Adana Adliyesinin karşısındaki pastanede Hayri'yle buluştular. İçeri girdiğinde Hayri tek başına bir masada oturuyordu, kalktı elini sıktı Seher'in. "Hoş geldin, bayramın mübarek olsun," dedi. Seher de "Hoş bulduk, senin de mübarek olsun," diye karşılık verdi titreyen sesiyle. Heyecandan ter basmıştı Seher'i. ilk defa biriyle buluşuyor, ne yapacağını, nasıl davranacağını hiç bilmiyordu. Yıllardır evden işe, işten eve gidip gelmekten ibaretti hayatı. Atölyedeki kızlar zaman zaman anlatırlardı böyle şeyleri ama bizzat yaşamak başka bir şeydi. Neyse ki Hayri oldukça rahattı. Seher'in kalp atışları normale dönünceye kadar havadan sudan konuştu Hayri. Sonra biraz kendi ailelerinden ve geçmişlerinden konuştular.

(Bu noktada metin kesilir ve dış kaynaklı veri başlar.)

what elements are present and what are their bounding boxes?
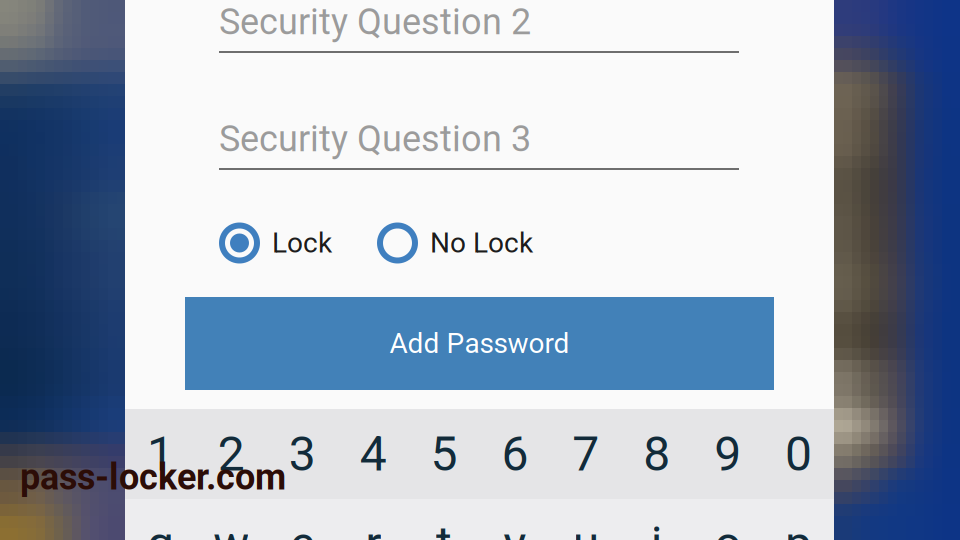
staticText: i — [651, 516, 663, 540]
staticText: w — [213, 516, 249, 540]
staticText: q — [147, 516, 174, 540]
staticText: 7 — [572, 426, 599, 482]
staticText: t — [436, 516, 452, 540]
staticText: Lock — [272, 227, 332, 259]
button[interactable]: 6 — [480, 409, 550, 499]
staticText: 5 — [431, 426, 458, 482]
staticText: y — [504, 516, 526, 540]
staticText: 4 — [360, 426, 387, 482]
button[interactable]: 8 — [621, 409, 692, 499]
staticText: e — [290, 516, 315, 540]
button[interactable]: q — [125, 499, 196, 540]
button[interactable]: No Lock — [377, 221, 533, 265]
staticText: 9 — [714, 426, 741, 482]
button[interactable]: 5 — [409, 409, 480, 499]
staticText: Add Password — [390, 327, 570, 360]
staticText: 0 — [785, 426, 812, 482]
button[interactable]: 4 — [338, 409, 409, 499]
button[interactable]: Security Question 3 — [219, 118, 739, 170]
button[interactable]: 3 — [267, 409, 338, 499]
button[interactable]: 1 — [125, 409, 196, 499]
button[interactable]: i — [621, 499, 692, 540]
button[interactable]: o — [692, 499, 763, 540]
button[interactable]: Add Password — [185, 297, 774, 390]
button[interactable]: r — [338, 499, 409, 540]
staticText: pass-locker.com — [20, 456, 286, 498]
staticText: Security Question 3 — [219, 118, 531, 160]
staticText: 1 — [147, 426, 174, 482]
staticText: 3 — [289, 426, 316, 482]
staticText: 6 — [502, 426, 528, 482]
button[interactable]: 2 — [196, 409, 267, 499]
button[interactable]: e — [267, 499, 338, 540]
button[interactable]: 0 — [763, 409, 834, 499]
staticText: o — [714, 516, 741, 540]
staticText: r — [365, 516, 381, 540]
button[interactable]: Security Question 2 — [219, 1, 739, 53]
staticText: No Lock — [430, 227, 533, 259]
button[interactable]: 9 — [692, 409, 763, 499]
staticText: p — [785, 516, 812, 540]
button[interactable]: y — [480, 499, 550, 540]
button[interactable]: w — [196, 499, 267, 540]
button[interactable]: t — [409, 499, 480, 540]
staticText: 8 — [643, 426, 670, 482]
staticText: Security Question 2 — [219, 1, 531, 43]
button[interactable]: u — [550, 499, 621, 540]
button[interactable]: 7 — [550, 409, 621, 499]
button[interactable]: Lock — [219, 221, 332, 265]
button[interactable]: p — [763, 499, 834, 540]
staticText: 2 — [218, 426, 245, 482]
staticText: u — [573, 516, 599, 540]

Konuştukça açıldı, rahatladı Seher. Sanki yıllardır Hayri'yle birliktelermiş gibi güvende hissetti kendini. Bunda elbette Hayri'nin payı büyüktü. Konuşmasıyla adeta büyülemişti Seher'i. Belli ki Hayri bu konularda deneyimliydi. Ama olsun, normaldi, sonuçta erkekti Hayri. Tabii ki başka kızlarla da görüşmüş olabilirdi. Önemli olan şu an kendisiyle bu kadar güzel ve etkileyici konuşuyor olmasıydı. Hayri konuşurken başını öne eğiyor, Seher de fırsattan yararlanıp iyice inceliyordu onu. İki saatin sonunda pastaneden çıkıp vedalaştıklarında Seher'in ayakları yere basmıyordu, galiba âşık olmuştu. Şakirpaşa'daki evlerine yürüyerek döndü. Yol boyunca Hayri'den başka bir şey düşünemedi.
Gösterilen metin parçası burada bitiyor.